No. 08-40126 Summary Calendar.
May 5, 2009.
James Lee Turner, Assistant U.S. Attorney, U.S. Attorney's Office, Houston, TX, for Plaintiff-Appellee.
Cristina Flores, for Defendant-Appellant.
Appeal from the United States District Court for the Southern District of Texas, USDC No. 5:07-CR-18-ALL.
Before KING, GARWOOD and BARKSDALE, Circuit Judges.
Jose Luis Zambrano appeals his conviction following a bench trial for possession with intent to distribute in excess of 100 kilograms of marijuana in violation of 21 U.S.C. §§ 841(a)(1) and (b)(1)(B). He argues that the district court erred in denying his motion to suppress the marijuana seized in conjunction with the traffic stop that led to his arrest. In considering a ruling on a motion to suppress, this court reviews findings of fact for clear error and the ultimate Fourth Amendment conclusions de novo. United States v. Brigham, 382 F.3d 500, 506 n. 2 (5th Cir. 2004) (en banc). We view the evidence in the light most favorable to the prevailing party, in this case the Government. See id.

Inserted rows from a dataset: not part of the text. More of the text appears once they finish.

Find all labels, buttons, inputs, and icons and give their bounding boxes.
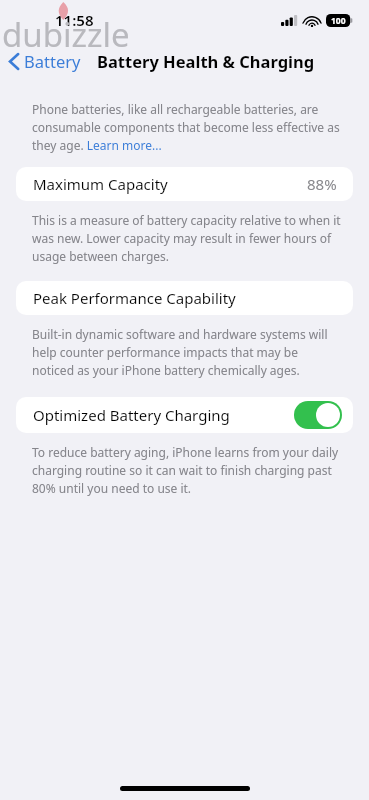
staticText: Phone batteries, like all rechargeable b… [32,100,343,154]
button[interactable]: Optimized Battery Charging toggle [294,401,342,429]
staticText: Built-in dynamic software and hardware s… [32,325,343,379]
staticText: 100 [331,15,346,27]
staticText: Maximum Capacity [33,174,168,194]
button[interactable]: Back [0,46,87,76]
other: Back [9,53,19,70]
staticText: Optimized Battery Charging [33,405,230,425]
staticText: Battery Health & Charging [97,50,315,72]
button[interactable]: Peak Performance Capability [16,281,353,315]
staticText: This is a measure of battery capacity re… [32,211,343,265]
button[interactable]: Optimized Battery Charging [16,397,353,433]
staticText: Peak Performance Capability [33,288,236,308]
staticText: 88% [307,174,337,194]
staticText: 11:58 [55,10,94,30]
staticText: Battery [24,50,81,72]
staticText: To reduce battery aging, iPhone learns f… [32,443,343,497]
button[interactable]: Maximum Capacity [16,167,353,201]
staticText: dubizzle [2,12,130,57]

Zambrano does not contest that he was speeding and that the initial traffic stop was justified. Rather, Zambrano argues that Deputy Calderon unconstitutionally extended the duration of the stop when the deputy continued to question him and searched the vehicle after the purpose of the stop was completed.
This court has noted that "a consensual interrogation may follow the end of a valid traffic stop and that such consensual encounters do not implicate Fourth Amendment concerns." Id. at 508 (citing United States v. Sanchez-Pena, 336 F.3d 431, 442-43 (5th Cir. 2003) (finding a consensual encounter where the officer had returned the driver's license and insurance and then requested to conduct a search of the vehicle)). "So long as `a reasonable person would feel free to decline the officers' requests or otherwise terminate the encounter,' it is consensual." Sanchez-Pena, 336 F.3d at 441 (quoting United States v. Drayton, 536 U.S. 194, 122 S.Ct. 2105, 2111, 153 L.Ed.2d 242 (2002)). After issuing Zambrano a traffic citation and explaining what the citation required Zambrano to do, Calderon returned Zambrano's license and insurance certificate and asked if he had any questions (which he did not). Calderon did not accuse Zambrano of other criminal activity, and he did not say or do anything to indicate that Zambrano was not free to leave, nor did he in any way attempt to physically detain him. Although Calderon did not expressly inform Zambrano that he was free to leave, Zambrano later testified that he should have felt free to go after he received the citation because he was stopped for speeding. Under these circumstances, Zambrano's decision to remain on site and answer Calderon's questions was consensual. See id. at 442-43. Therefore, the district court did not commit clear error in determining that the encounter between Zambrano and Deputy Calderon following the issuance of the traffic citation was consensual. Based on this finding, the district court also correctly concluded that there was no Fourth Amendment violation.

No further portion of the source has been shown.